12. The switch fabric system of claim 8, wherein at least one of the plurality of links on each of the third nodes is configured to attach to an input/output (I/O) port.

13. A method comprising: forming a switch fabric in a tree topology by interconnecting a plurality of nodes, wherein each of the plurality of nodes includes an internal switch and a plurality of links, and wherein said forming a switch fabric includes interconnecting at least one of the plurality of links on each of the plurality of nodes to another node in the switch fabric; tagging, by a routing frame processor, a routing frame of a packet with a domain identifier of a media access control (MAC) associated with the packet; routing, by the internal switch, the packet in the switch fabric system via the plurality of links; and defining, by the internal switch, whether packets with non-defined domain identifiers are to be delivered.

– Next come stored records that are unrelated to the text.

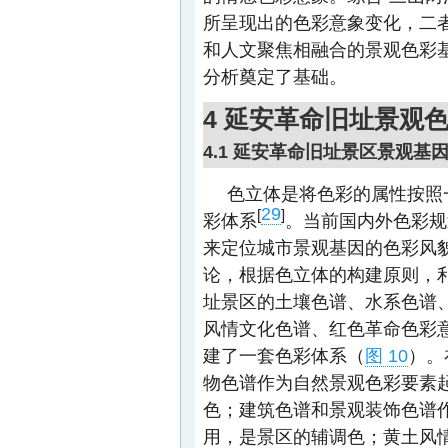
所呈现出的色彩意象变化，二
和人文聚焦相融合的景观色彩
分析奠定了基础。
4 延安革命旧址景观
4.1 延安革命旧址景区景观基
色立体是将色彩的属性按照
29
[
]
彩体系
。当前国内外色彩规
来定位城市景观基因的色彩风
论，根据色立体的构建原则，
址景区的土壤色谱、水系色谱
风情文化色谱、红色革命色彩
建了一套色彩体系（
图 10
）。
物色谱作为自然景观色彩要素
色；建筑色谱和景观装饰色谱
用，是景区的辅调色；黄土风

14. The method of claim 13, wherein each of the plurality of nodes comprises five links.

15. The method of claim 13, wherein the plurality of nodes comprise system on a chip (SoC) nodes.

16. The method of claim 13, wherein said forming a switch fabric comprises: forming a top level including first nodes; forming an upper level including second nodes; and forming a leaf level including third nodes.

17. The method of claim 16, wherein said forming a switch fabric further comprises: interconnecting the plurality of links on each of the first nodes to another first node or to one of the second nodes; interconnecting the plurality of links on each of the second nodes to another second node, to one of the first nodes, or to one of the third nodes; and interconnecting the plurality of links on each of the third nodes to another third node or to one of the second nodes.

18. The method of claim 16, further comprising connecting at least one of the plurality of links on each of the third nodes to an input/output (I/O) port.

19. The switch fabric system of claim 1, wherein the domain identifier comprises a five-bit domain identifier.

20. The switch fabric system of claim 1, further comprising a Boolean that is accessible to the internal switch, wherein the Boolean is configured to define whether the packets with the non-defined domain identifiers are to be delivered.

21. The switch fabric system of claim 20, wherein the Boolean is specific to a given MAC.